Hey David, this is Hunter. We did shift a little bit towards the end of the fourth quarter. We found some securities that we would like than more interested and we had a little more cash on hand than sitting idle than we typically care to have. So when we made that investment we had sense gone with the deployment of the proceeds would really come back to closer to where we were prior to those acquisitions. So a little more balance kind of 50:50 range. We have a little dry powder still left in the derivative structured securities and are just looking for opportunities I guess.

Robert Cauley

I’d just add what Hunter talked about some of the opportunities that we saw. Some of the inverse IOs we found that we could acquire very attractive yields, David, that we can see earlier in the year and so we could kind of replicate structured pass-through rates with the inverse IO rate.

David Walrod - Ladenburg

Good, good. And then you gave us some good color on where book value was at the end of January. Can you just give us an idea of how that’s trended in February obviously not down anything specific?

Robert Cauley

Well a pretty good number as of January 31, it is now the market had rallied all the way through January and I believe Monday the 3rd was the low rates – recent low. Since then we have backed up some, these backup starts. My sense is that book value would not be materially different from where it was at month end. Rates have not moved much, mortgages had also tightened so when rates rally we had this best of both well where rates were rallied, mortgages were tightening, so really going up in price and kind of go a little choppy. So as we backed off you’ve seen them IOs have had a pretty decent run. So net-net I don’t know it will be materially unchanged.

G. Hunter Haas, IV

Absolutely tightening as Bob alluded to as rates came down in the first part of this year, the first month and a week or so of this year. Absent the tightening we probably would have leaked off a little bit of book value because we are and have been at least empirically so hedged in such a way that we’re very much still braced for higher rates. But we’ve had some things go our way as well. Bob mentioned in his prepared remarks the specified pool pay-ups much of the proceeds we deployed in January and some of the portfolio turnover in the fourth quarter were used to buy those types of assets, they have had a great run and IOs continue to do very well which is part of the reason why we’ve taken a little time now from and staying slightly under invested from that front. So we have the portfolio I think where we wanted to be right now.

David Walrod - Ladenburg

Okay. That’s great. Thanks. Thanks all. I appreciate it.

Robert Cauley

Thanks, Dave.

Operator

Thank you. (Operator Instructions) And I’m not showing any further questions in the queue. I would now like to turn the call back over to the speakers for any closing remarks.

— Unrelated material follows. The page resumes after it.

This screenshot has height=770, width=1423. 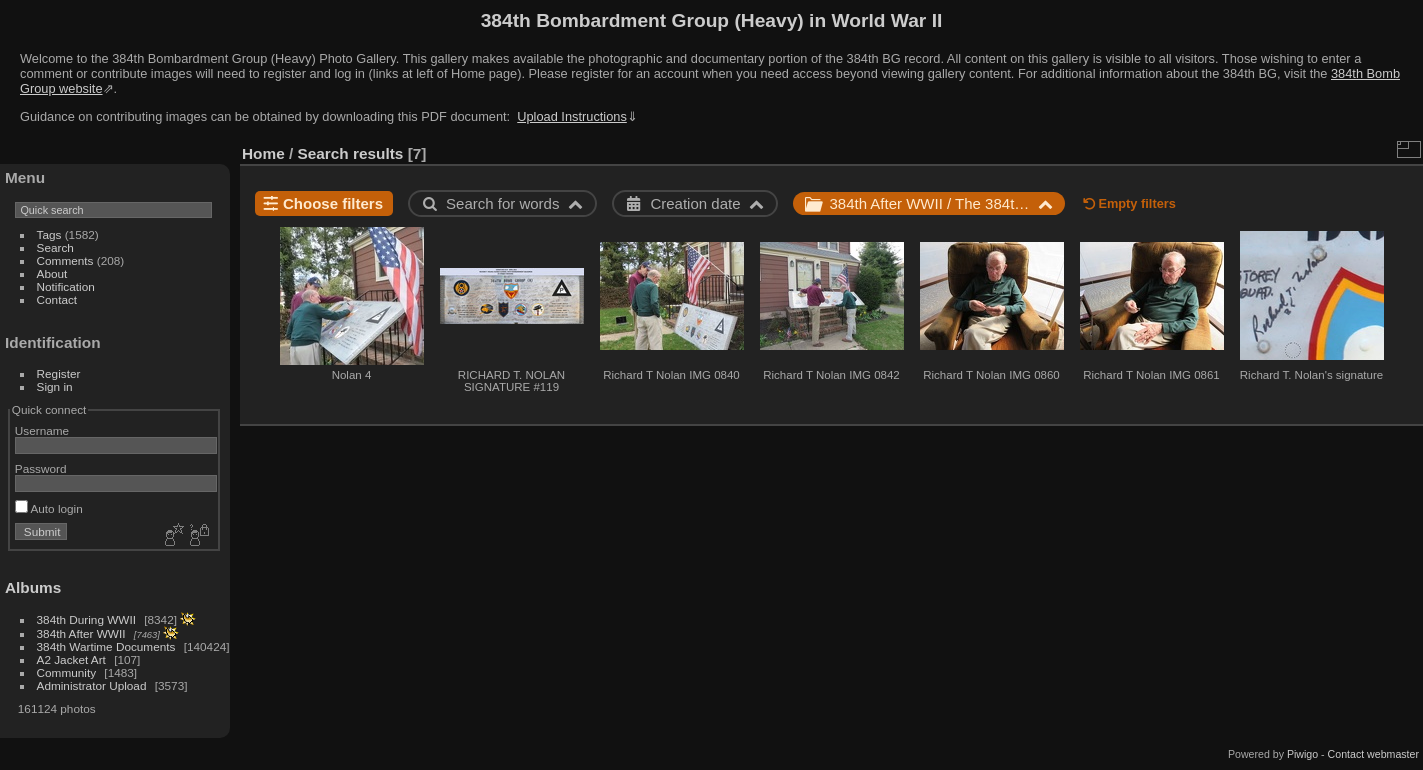 I want to click on Sign in, so click(x=55, y=386).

Robert Cauley - Chairman and Chief Executive Officer

Thank you, operator. We appreciate everybody taken the time to listen in to the extent somebody is going to listen to the replay and therefore maybe have a question later we will be available all day tomorrow, please give us a call in the office, number is 772-231-1400, otherwise we appreciate your time and we will talk to you again at the end of the first quarter. Thank you.

Operator

Ladies and gentlemen, thank you for participating in today’s conference. This does conclude the program and you may all disconnect. Have a great day everyone.